Remove the cap on the retirement income you can take

Pension legislation is always on the move and keeping up to date with the latest changes could open up new opportunities for you in retirement. In April 2011, some of the most significant changes in pension legislation for five years were announced.

 

Gaining more control

Many of these changes were designed to limit what the government clearly sees as over-generous tax relief concessions. But other changes have created the very appealing prospect, for people aged 55 or more, of gaining more control over when and how they can use their retirement savings.

Under the current rules, if you meet certain eligibility criteria, you can now take as much as you want from your pension without the maximum income restrictions that apply to conventional drawdown arrangements. To be eligible for this facility - known as ‘flexible drawdown’ - you have to show that you already have a ‘secure pension income’ of £20,000.

Enhanced drawdown facilities

While, for many people, buying an annuity is likely to remain the most appropriate method of accessing their pension income, some will want to take advantage of these enhanced drawdown facilities.

Flexible drawdown could, for example, be used to meet one-off large expenditure items as they arise or to optimise your tax liabilities. It could also be a way to pass money through the generations, either by ‘gifting’ regular payments, for example into trusts, or as pension contributions to children using ‘normal expenditure’ rules so as to help avoid Inheritance Tax.

Paying income tax

In moving money out of your pension fund before you die, you will be paying Income Tax on such payments but at a rate that is lower than the 55 per cent tax charge payable on a lump-sum payment from your pension fund should you die.

Another age-restricted benefit where the rules have been eased is the opportunity to take tax-free cash - typically a quarter of your pension pot - when you first start to take your pension benefits. Until April 2011, if you hadn’t taken your tax-free cash by age 75, you lost the chance to do so. Now that restriction is removed too.

Pension contract

Depending on your circumstances, all these changes may well sound like good news, but there’s one important thing to be aware of. Just because the rules about when and how you take pension benefits have changed, it doesn’t mean your pension contract will have changed as well.

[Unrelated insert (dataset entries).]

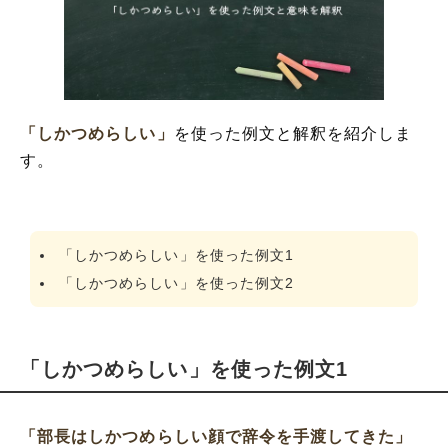
「しかつめらしい」
を使った例文と解釈を紹介しま
す。
「しかつめらしい」を使った例文1
「しかつめらしい」を使った例文2
「しかつめらしい」を使った例文1
「部長はしかつめらしい顔で辞令を手渡してきた」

If the terms of your contract have not been updated to reflect the new legislation, you could find that you can’t take advantage of them. You could still find yourself obliged to buy an annuity at age 75. And if you haven’t taken your tax-free lump sum at that age, you could still lose the opportunity to do so.

A pension is a long-term investment. The fund value may fluctuate and can go down as well as up. You may not get back your original investment. Past performance is not an indication of future performance. Tax benefits may vary as a result of statutory change and their value will depend on individual circumstances. Thresholds, percentage rates and tax legislation may change in subsequent Finance Acts.